A landmark decision

Published : Jan 07, 2006 00:00 IST

TIM MONTGOMERY's world record in the 100 metres, set in Paris in 2002, has become a postscript. The American has been banned for two years, beginning June 6, 2005 by the Court of Arbitration for Sport. Also suspended by CAS, in mid-December, was American woman sprinter Chryste Gaines. As the court itself noted, the issues arising out of these so-called "non-analytical positives", though not unique, were not normal either.

Neither Montgomery nor Gaines had tested positive for a banned substance but the United States Anti-Doping Agency managed to put together a massive amount of evidence based on test reports and documents received from the US authorities in the BALCO case. What eventually tilted the scales decisively against the defendants, however, were the statements they had reportedly made to fellow athlete Kelli White, about the use or trading of the designer steroid THG. Both White and another US athlete, Michelle Collins, were earlier punished for `non-analytical positives', the latter dropping an appeal to CAS in return for a four-year ban instead of the original eight-year suspension she was slapped with.

That the testimony given by White, who had accepted a two-year ban in 2004, was acknowledged by CAS to not only suspend Montgomery for two years, as against the life-ban sought by USADA, but also to wipe out his records and awards from March 31, 2001, should give the jitters to prospective drug-cheats. At the same time there is also a lesson for potential whistle-blowers from the example that White has set.

Nearly two months before CAS dealt with the Montgomery-Gaines case, a US Federal Judge in San Francisco had sentenced BALCO founder Victor Conte Jr. and two of his employees for their roles in the drugs scandal. Even Judge Susan Illston felt that the punishment of four months jail for Conte, with another four months in home detention, was far more lenient than what she would have handed out every day for people who were convicted of less serious crimes. But then Conte had struck a plea bargain with the US agencies even as the US lawmakers talked of bringing tougher measures to tackle the menace of doping in sports. If there was optimism that charges could be brought forward against superstar Marion Jones in case Conte was to testify, such hopes have been belied. The wait now is for the US administration to crack down on manufacturers of designer steroids as a follow-up measure to the pioneering work done by scientists like Dr. Don Catlin of UCLA, who discovered THG.

Just days before the Montgomery verdict was pronounced, another THG-user, Dwain Chambers confessed, in an interview to the BBC, that he had taken the designer steroid from 2002. The Briton, suspended in February 2004 for his THG use, possibly did not realise the implications including further action by the international federation (IAAF), when he made the revelation.

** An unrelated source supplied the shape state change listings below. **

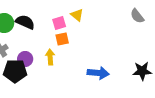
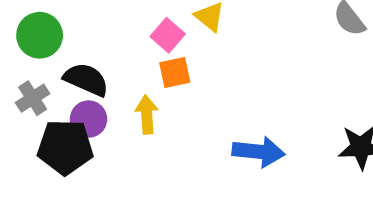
black semicircle: (25, 22) -> (86, 80), moved
pink square: (59, 23) -> (168, 35), turned -32

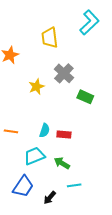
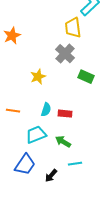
yellow trapezoid: (50, 38) -> (73, 28), moved
yellow star: (36, 87) -> (38, 77), moved

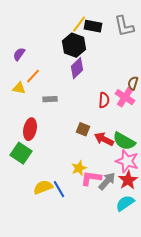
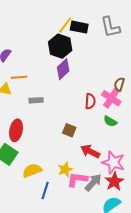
orange line: (33, 76) -> (19, 77), turned 42
red arrow: (104, 139) -> (90, 151), moved
green semicircle: (124, 141) -> (110, 121), moved, size x0.6
yellow semicircle: (43, 187) -> (32, 170), moved
blue line: (59, 189) -> (45, 190), turned 48

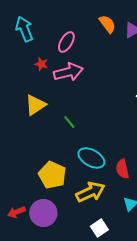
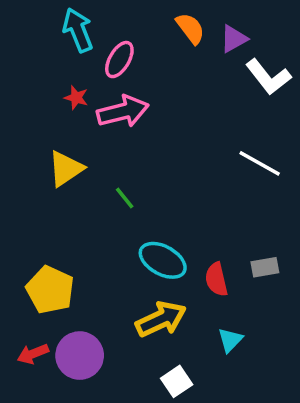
cyan arrow: (24, 29) -> (78, 30), moved
yellow pentagon: (52, 175) -> (50, 290), moved

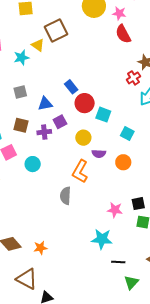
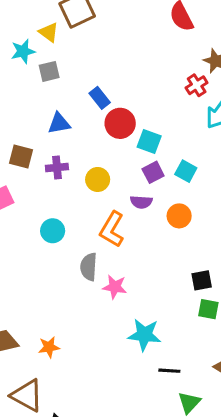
gray square: (20, 92) -> (49, 71), moved
purple square: (60, 122) -> (153, 172), moved
yellow circle: (83, 138) -> (98, 179), moved
cyan circle: (33, 164) -> (53, 231), moved
pink star: (115, 210) -> (115, 287), moved

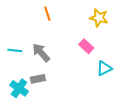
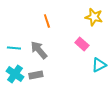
orange line: (47, 14) -> (47, 21), moved
cyan cross: (19, 88) -> (15, 74), moved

Chambers had come second when Montgomery clocked the then world record of 9.78 at the Stade de France, but was target-tested in August 2003 and expectedly came up positive. His name had also cropped up, along with those of Montgomery, Jones and a dozen other world-class athletes when US Federal agents raided the BALCO premises in San Francisco a month later.

Of the dozen American athletes in the 'BALCO list', the only one left to be charged is Marion Jones. She had threatened to go to court if she was prevented from going to the Athens Olympics, where she competed in just the long jump event, took Conte to court for defamation, broke up with Montgomery, the father of her child, and pulled out of the US trials for the Helsinki World Championships.

Montgomery, in his Grand Jury testimony that should never have got into print, and Conte, through a co-authored article, had alleged that Jones had taken prohibited substances before the Sydney Olympics where she won three gold medals. But the USADA has apparently chosen not to proceed so far against Jones. Maybe, the evidence it has gathered is not so overwhelming enough as to pin down an athletics icon.

Athletes and administrators alike have praised the verdict against Montgomery. "This is a landmark CAS decision," said the IAAF President, Lamine Diack. Should present-day records be viewed with suspicion, especially in the light of the Montgomery case? Are women's records from the 1980s free of taint? The debate will continue.

Six years ago, there was a German proposal to wipe out all old records and start afresh. That did not muster enough support within the IAAF, which, however, has said in recent times that it would pursue the re-introduction of the four-year suspension vigorously. The USATF, shamed by the series of doping revelations, had proposed a life-ban for steroid offenders.